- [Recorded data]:

BEGIN

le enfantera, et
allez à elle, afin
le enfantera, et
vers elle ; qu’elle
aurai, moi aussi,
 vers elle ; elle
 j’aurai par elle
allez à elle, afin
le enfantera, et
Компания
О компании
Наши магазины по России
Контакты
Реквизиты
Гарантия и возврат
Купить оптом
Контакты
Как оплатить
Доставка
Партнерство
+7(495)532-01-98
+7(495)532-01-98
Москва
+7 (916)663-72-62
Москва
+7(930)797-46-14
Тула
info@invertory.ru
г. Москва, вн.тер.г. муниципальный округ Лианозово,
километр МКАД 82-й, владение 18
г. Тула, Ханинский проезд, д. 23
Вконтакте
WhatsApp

END
BEGIN

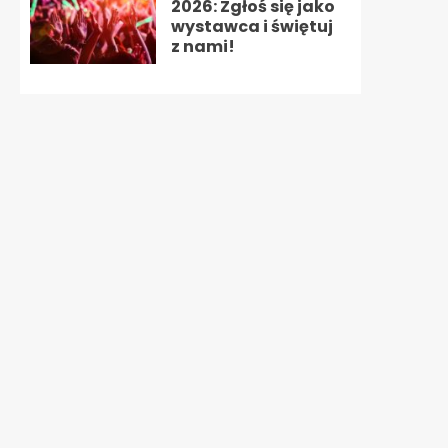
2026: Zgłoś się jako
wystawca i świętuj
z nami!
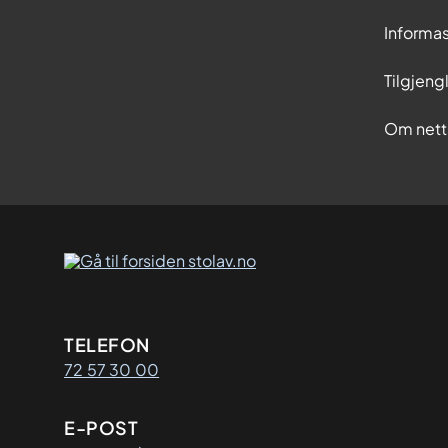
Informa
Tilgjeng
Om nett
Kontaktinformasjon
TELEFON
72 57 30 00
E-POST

END
BEGIN

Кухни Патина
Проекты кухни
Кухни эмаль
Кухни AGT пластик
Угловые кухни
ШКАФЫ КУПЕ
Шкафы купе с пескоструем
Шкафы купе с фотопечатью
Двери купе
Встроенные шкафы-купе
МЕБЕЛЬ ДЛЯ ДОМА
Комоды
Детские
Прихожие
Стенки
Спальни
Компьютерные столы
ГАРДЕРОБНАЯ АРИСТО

END

- [Task objective]: Your reply is to repeat, unchanged, the lines above running from the one with "Кухни эмаль" up to and including the one with "ГАРДЕРОБНАЯ АРИСТО".

- [Completed task]:
Кухни эмаль
Кухни AGT пластик
Угловые кухни
ШКАФЫ КУПЕ
Шкафы купе с пескоструем
Шкафы купе с фотопечатью
Двери купе
Встроенные шкафы-купе
МЕБЕЛЬ ДЛЯ ДОМА
Комоды
Детские
Прихожие
Стенки
Спальни
Компьютерные столы
ГАРДЕРОБНАЯ АРИСТО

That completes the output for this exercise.